Which made me think about an excuse to make some. I was thinking of the vending machine at work then, to which I sometimes sneak in the hope that a bar of almond chocolate is right in the front waiting for me to rescue it, and then I’m relieved when there isn’t any because I know I would inhale the whole thing within minutes. And that gave me the idea of making my own almond chocolate.

I actually wanted to add some things that would give me a more wintery feeling, like dried citrus fruit, but I couldn’t find any, so I settled for almonds, walnuts and dried cranberries, with a dash of ground cinnamon and cardamom.

While I’m typing up this post, I keep sneaking glances at the finished product, and I am so tempted to grab the largest piece and take a bite out of it. But so far I’ve managed to have only a few little scraps that have broken off, because I intend to give most of it away. Because I’m such a good and generous person. Not. It’s really because I definitely would inhale the whole thing within the next hour. Oh, just the thought of it, with a cup of freshly made black coffee… Guess it’s time to stop torturing myself and give you the recipe.

Autumn Chocolate

600 – 700 g milk chocolate
100 g dark chocolate
150 g almonds
50 g walnut halves
50 g dried cranberries
pinch ground cinnamon
pinch ground cardamom
approx. 100 g raw cane sugar

In a non-stick pan on high heat, dry-fry the nuts, shaking the pan or turning the nuts every once in a while, until they start giving off a subtle roasted aroma. Take out the nuts and put aside.
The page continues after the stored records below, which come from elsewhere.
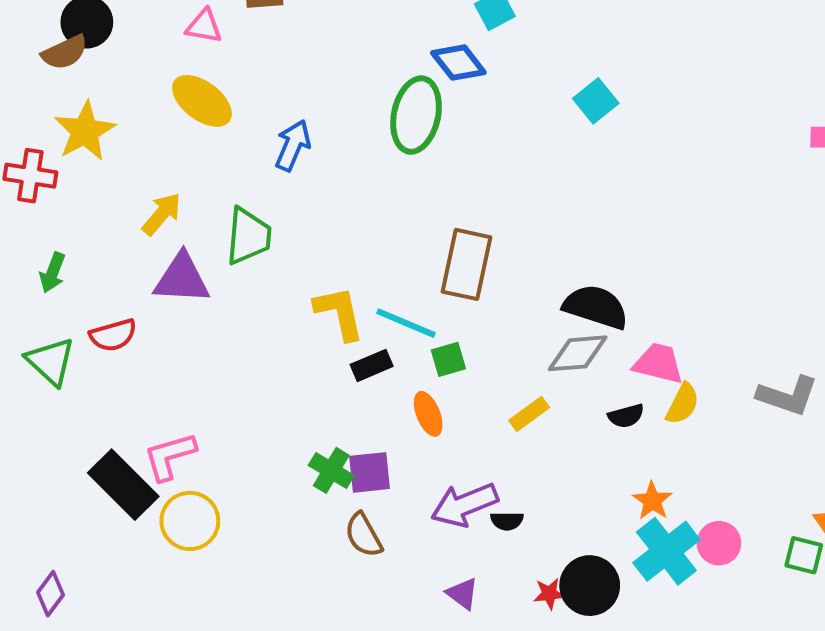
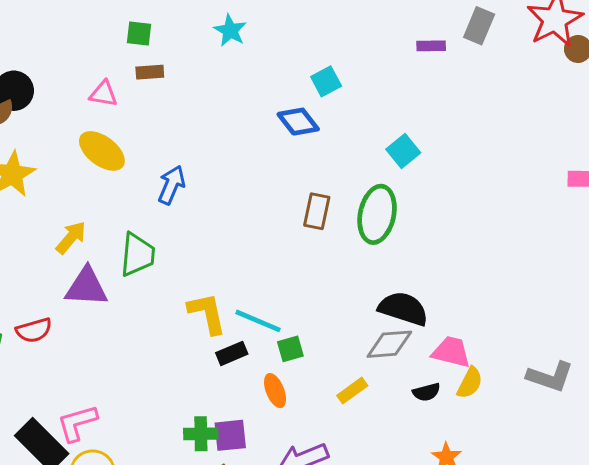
green ellipse: (416, 115) -> (377, 214), moved
brown rectangle: (467, 264) -> (317, 211), moved, size x0.7
green cross: (331, 470) -> (201, 434), turned -32

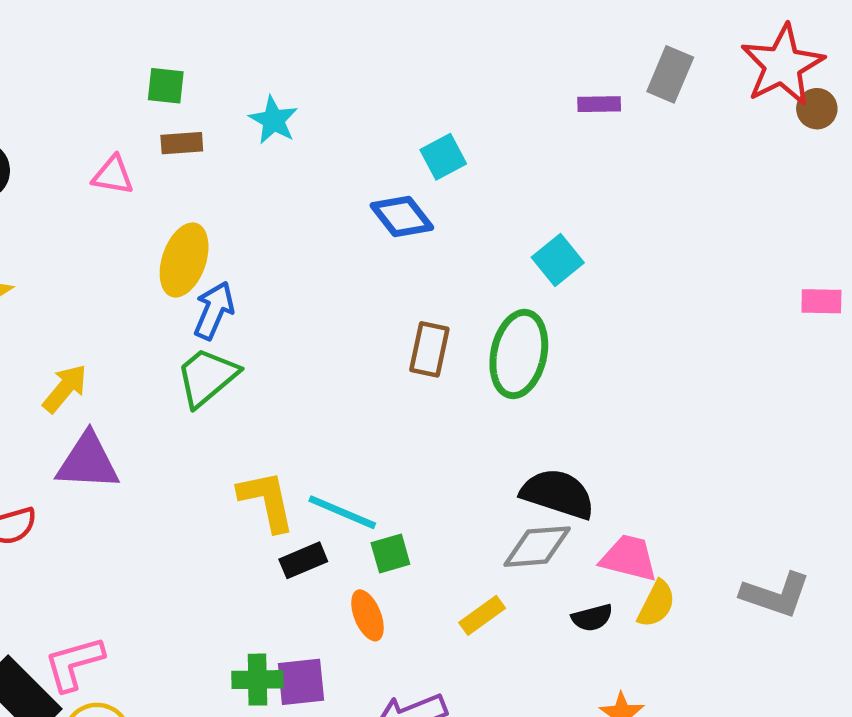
cyan star: (230, 30) -> (273, 120), moved
yellow ellipse: (102, 151) -> (184, 260), moved, turned 72
green trapezoid: (137, 255) -> (207, 377), moved, turned -135

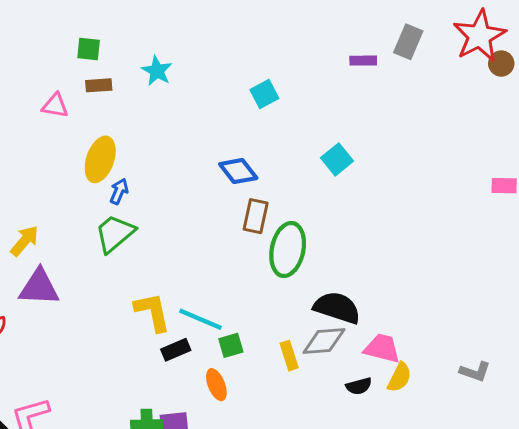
blue diamond: (402, 216) -> (238, 171), moved
blue arrow: (214, 310) -> (119, 191), size x0.7
green ellipse: (519, 354) -> (288, 250), moved
gray L-shape: (776, 595) -> (475, 372), size x0.7
yellow rectangle: (482, 615) -> (289, 356), moved, turned -72

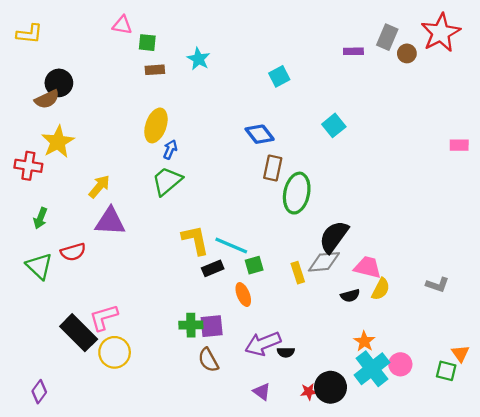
brown circle: (501, 64) -> (407, 53), moved
pink triangle: (55, 106) -> (122, 25), moved
black semicircle: (337, 308) -> (334, 237), turned -72

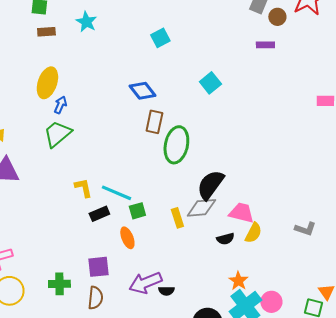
purple rectangle: (353, 51) -> (265, 45), moved
yellow L-shape: (195, 240) -> (83, 188), size x0.7
green cross: (191, 325) -> (59, 284), moved
brown semicircle: (208, 360) -> (95, 298), turned -145

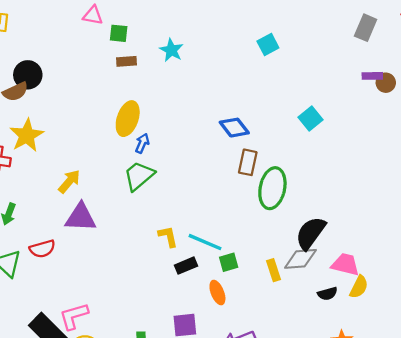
brown circle: (277, 17) -> (386, 83), moved
cyan square: (160, 38) -> (268, 45), moved

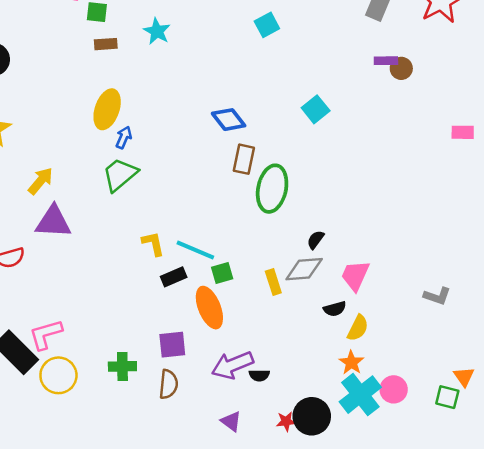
black semicircle: (311, 233) -> (316, 240), size x0.5
pink trapezoid: (345, 264) -> (355, 276), turned -80
yellow semicircle: (359, 287) -> (358, 328), moved
orange ellipse: (217, 293) -> (209, 308), size x1.5

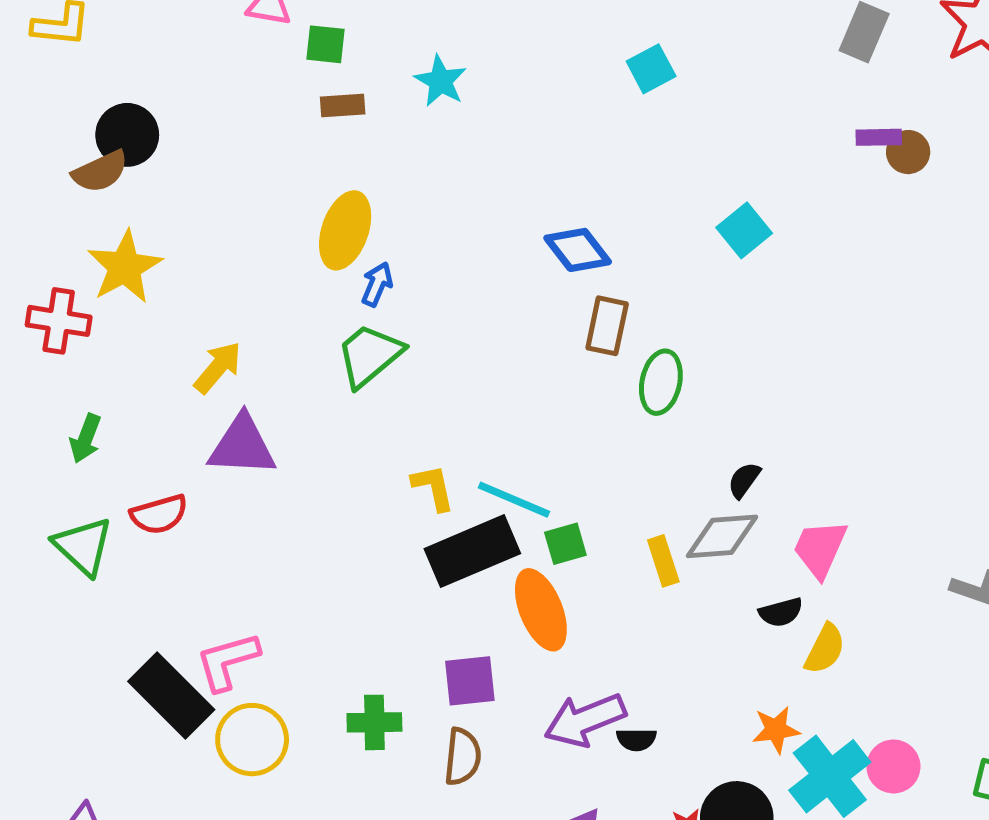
green ellipse: (272, 189) -> (661, 382), size x0.7
black rectangle: (174, 277) -> (472, 551), size x1.8
orange star: (351, 363) -> (776, 730), moved, turned 30

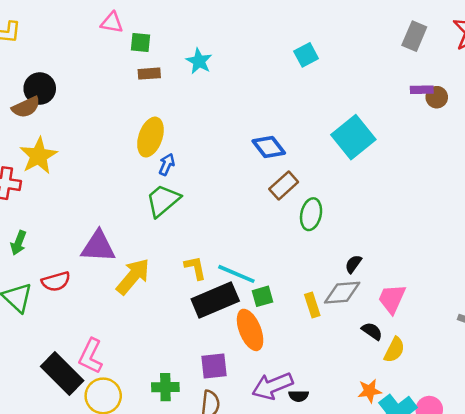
cyan square: (744, 230) -> (353, 137), size x1.6
brown rectangle: (607, 326) -> (284, 186), turned 36
yellow arrow: (218, 367) -> (133, 276), moved, size x1.4
black semicircle: (781, 612) -> (372, 331), turned -130
pink L-shape: (228, 661) -> (91, 356), turned -48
Using the same pan, reduce heat by half and add the sugar. When it’s liquid, add the nuts and stir well until they’re all coated. Add the cranberries and stir again. [I hadn’t intended to sugarcoat the cranberries, but there was enough liquid sugar in the pan, so I added them as well.] Pour onto baking paper, if possible – i.e. if your sugar isn’t too hard yet – try to spread it all out so it won’t end up in one big lump. [If it does, don’t worry, you can break it apart later, it’s just that a large lump is a bit messier to break up.]

Over a bain-marie, melt the chocolate, starting out with a few pieces and adding more as you go. Once the chocolate is completely melted, add a pinch of ground cinnamon and cardamom. [I used really very little, because I didn’t want it to be overpowering, but in the end I thought I could have used more. I did taste it in the molten chocolate, but in the finished product, it’s hardly discernible. Next time I’d probably use ¼ – ½ tsp of each.]

Line a baking sheet – I used a 33 x 23 cm / 13 x 9 inch sheet – with baking paper, arrange the nut-cranberry-mix on it, breaking up larger pieces and making sure the mix is well-distributed across the sheet. Slowly pour the molten chocolate all over the nut-cranbery-mix, evening it out with a spatula if necessary. Leave to cool, preferably overnight, until the chocolate has hardened completely.

To eat this chocolate, just break off pieces. To give away, wrap scraps of grease-proof paper around the broken off pieces, seal with masking tape, and place in cellophane bags.